Thursday, October 9, 2014

Waterfall and 3D plotting exploration

Taking the very cool 'waterfall graph' code posted by Robert Grant I have added some features (resistance to distributions with sparse data at some areas) as well as the ability to heat map the bivariate distribution based on a third variable z. Find the code on github.

Overall I find the graphs produced from this code to be beautiful and fascinating though I am not sure if I would really use them as a form of data exploration. In addition, I am not sure if I would expect anybody to be able to understand what I am communicating. But let us first see some graphs associated with different distributions before we jump to any conclusions.
Figure 1: Plotting data points.
The primary motivation for a density graph like this is Figure 1. We can see there is something going on between variables x and y but it is really hard to be able to see what it is. I could make the dots smaller(currently cex=.2) or more transparent (currently=10%) but there will always be the problem that I have 500,000 points and plotting them ultimately will result in some loss of information either in the core where the color becomes solid or near the tails where the color will blend into the background.

Figure 2: A standard 3D density graph created with the MASS package.
Of course there is no way of plotting this much information without some kind of a loss of information. Plotting a 3D graph of densities is one way of reducing information to a more manageable level. The MASS package provides some tools to be able to do this (Figure 2: Reference).

Figure 3: For different ways of slicing the same data.

Let us keep these previous graphs in mind as we explore Robert Grants waterfall graph. The bivariate distribution x and y plotted on the previous graphs can be seen in Figure 3 mapped from four different perspectives (the bottom two of the perspectives are reverse order so the bottom left hand panel is not the same). One immediately notices that while there are some similarities there are also a lot of differences.

Visibly the waterfall graph seems to have more information with many more lines as some capitalization on transparencies. The four 3D renderings of the data is much easier to identify as the same information from different angles. However, the waterfall graph seems to be less of a rotation or transposition of the same object. This puzzled me for a while until I realized that the waterfall graph is not communicating the same information at the 3D graph in its current form. Notice the top left graph. Notice how all of the peaks seem to be equivalent in the waterfall graph yet very pointed in the 3D rendering.

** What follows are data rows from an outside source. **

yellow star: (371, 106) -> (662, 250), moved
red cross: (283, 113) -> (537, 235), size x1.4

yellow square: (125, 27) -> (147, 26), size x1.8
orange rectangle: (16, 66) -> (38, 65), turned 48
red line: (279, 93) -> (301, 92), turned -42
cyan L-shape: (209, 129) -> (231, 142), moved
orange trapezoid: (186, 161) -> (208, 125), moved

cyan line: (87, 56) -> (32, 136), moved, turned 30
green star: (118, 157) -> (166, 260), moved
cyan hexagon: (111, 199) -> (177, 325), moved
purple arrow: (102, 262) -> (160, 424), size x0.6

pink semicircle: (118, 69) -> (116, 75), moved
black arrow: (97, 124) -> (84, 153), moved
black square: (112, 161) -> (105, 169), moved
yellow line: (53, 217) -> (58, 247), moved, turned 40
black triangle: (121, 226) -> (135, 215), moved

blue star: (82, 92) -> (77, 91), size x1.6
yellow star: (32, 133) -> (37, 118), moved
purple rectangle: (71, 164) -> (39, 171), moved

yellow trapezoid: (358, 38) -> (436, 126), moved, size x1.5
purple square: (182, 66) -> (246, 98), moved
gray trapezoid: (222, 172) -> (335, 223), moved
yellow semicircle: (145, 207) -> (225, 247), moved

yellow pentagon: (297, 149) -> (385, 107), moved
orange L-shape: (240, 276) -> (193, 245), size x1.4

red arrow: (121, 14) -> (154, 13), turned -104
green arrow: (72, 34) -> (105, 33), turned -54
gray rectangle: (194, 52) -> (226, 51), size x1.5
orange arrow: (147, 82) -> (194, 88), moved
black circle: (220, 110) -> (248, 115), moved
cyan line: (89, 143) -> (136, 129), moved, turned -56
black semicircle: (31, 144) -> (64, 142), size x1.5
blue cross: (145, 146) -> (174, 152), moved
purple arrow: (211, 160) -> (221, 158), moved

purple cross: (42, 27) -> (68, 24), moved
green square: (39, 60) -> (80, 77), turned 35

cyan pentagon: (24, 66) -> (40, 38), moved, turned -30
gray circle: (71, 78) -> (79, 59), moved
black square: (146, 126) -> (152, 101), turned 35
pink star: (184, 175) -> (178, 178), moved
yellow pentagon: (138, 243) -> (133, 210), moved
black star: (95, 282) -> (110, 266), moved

Figure 4: Distance between slices is proportional to number of observations.
This is because a new density curve is mapped for each level of the slice. However, slices are based on equal length cuts from the y range (or the x). Thus some cuts such as those near the center have a lot of observations while those near the ends have very few observations information. In order to adjust for this divergence of information I have included as an option that the distance between the density curves be proportional to the number of observations within each slice (Figure 4). These Figures do not have quite the same feel as the last set probably because they do not look so much like mountains however these figures contain much more information with those density curves near the ends being compressed and those near the center being stretched apart communicating that these extreme values are rare.
Figure 5: Transparency is proportional to sparcity
Figure 6: Height is proportional to number of observations.
I also wrote an option to allow the sparsely populated slices to be more transparent (Figure 5). In some ways this is a more intuitive graph. Conceptually you can think of the opacity of each slide as being filled in a way by the number of observations. Finally I wrote a different option to have the figures height vary by population (Figure 6). Not surprisingly this ended up producing a graph very similar to Figure 2. That was surprising is noting how completely different this rendering of the data appeared than the other graphs.

Now that we have a few different ways of communicating the same information, let us see which set of graphs seems to get us to a place of understanding the relationship between our two variables of interest. First let us note how I generated the data (y~N(0,1) and x~3*N(0,1)+y^2). Thus x and y are uncorrelated but still dependent. All of the figures communicate some of this information. I might personally prefer Figure 1 because the figure sufficiently communicates a significant representation of the data. I think adding the 3d graphs does not add significantly to Figure 1. But this is because everything peaks smoothly in the dark area. If however there were say a dip in density within the dark region then Figure 1 would not be able to warn us of that dip unless it was severe.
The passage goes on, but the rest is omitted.